Hsp is a kind of protective protein produced under adverse conditions that has important roles in the immune defenses of organism [38]. To evaluate the effect of Se and Cd on the mRNA expression of Hsps (Hsp 40, Hsp 60, Hsp 70, and Hsp 90) on neutrophils of chicken peripheral blood, we separated neutrophils from cocks’ peripheral blood that received either Se, Cd, or Se/Cd in their diets for 84 days and determined the mRNA expression levels of Hsps. Our results showed that the heavy metal Cd could induce the mRNA expression of Hsps, and this status was slightly reduced by Se but was still higher than the control group. Many studies have shown that the synthesis of Hsps under stress conditions is one of the first physiological events that protect cells from consequent injury [39, 40]. Cao et al. have reported that the mRNA expressions of Hsp 60, Hsp 70, and Hsp 90 were significantly enhanced in livers of duck, which were exposed to molybdenum and/or Cd [34]. It has also been demonstrated that the mRNA expression levels of Hsp 60 and Hsp 90 in Labeo rohita after Cd exposure were significantly upregulated [41]. Brunt JJ et al. have shown that Cd exposure promoted Hsp accumulation in A6 kidney epithelial cells of Xenopus laevis [42]. In addition, we detected that the mRNA expression levels of Hsps in the Se/Cd-treated group were reduced compared to those in the Cd-treated group in our study. Chen et al. illustrated that treatment of chicken splenic lymphocytes with Se in combination with Cd promoted the mRNA expression of Hsps, which was reduced by Cd treatment [37]. Quite notably, these results were consistent with our previously mentioned studies.

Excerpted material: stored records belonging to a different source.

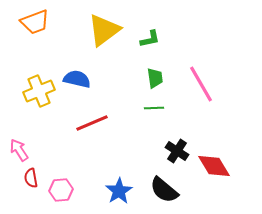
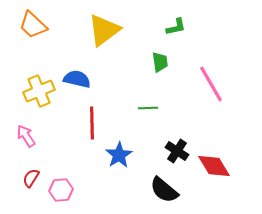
orange trapezoid: moved 2 px left, 3 px down; rotated 64 degrees clockwise
green L-shape: moved 26 px right, 12 px up
green trapezoid: moved 5 px right, 16 px up
pink line: moved 10 px right
green line: moved 6 px left
red line: rotated 68 degrees counterclockwise
pink arrow: moved 7 px right, 14 px up
red semicircle: rotated 42 degrees clockwise
blue star: moved 36 px up
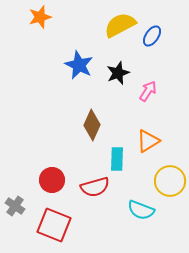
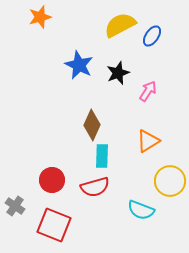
cyan rectangle: moved 15 px left, 3 px up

In summary, Cd treatment decreased the phagocytic rate of neutrophils in peripheral blood. Cd induced the mRNA expression levels of inflammatory factors (NF-κB, iNOS, COX-2, and TNF-α), while the mRNA expression levels of cytokines (IL-2, IL-4, and IL-10 and IFN-γ) were lower than the control group; the mRNA expression level of IL-10 was higher due to Cd. In addition, Cd treatment enhanced the mRNA expression levels of Hsps. However, Se exhibited antagonistic roles against the Cd-spiked inflammatory factors and Hsp mRNA expression levels in chicken peripheral blood neutrophils. We suggested that Hsps were involved in the process of the Cd-spiked toxic effect in chicken peripheral blood neutrophils.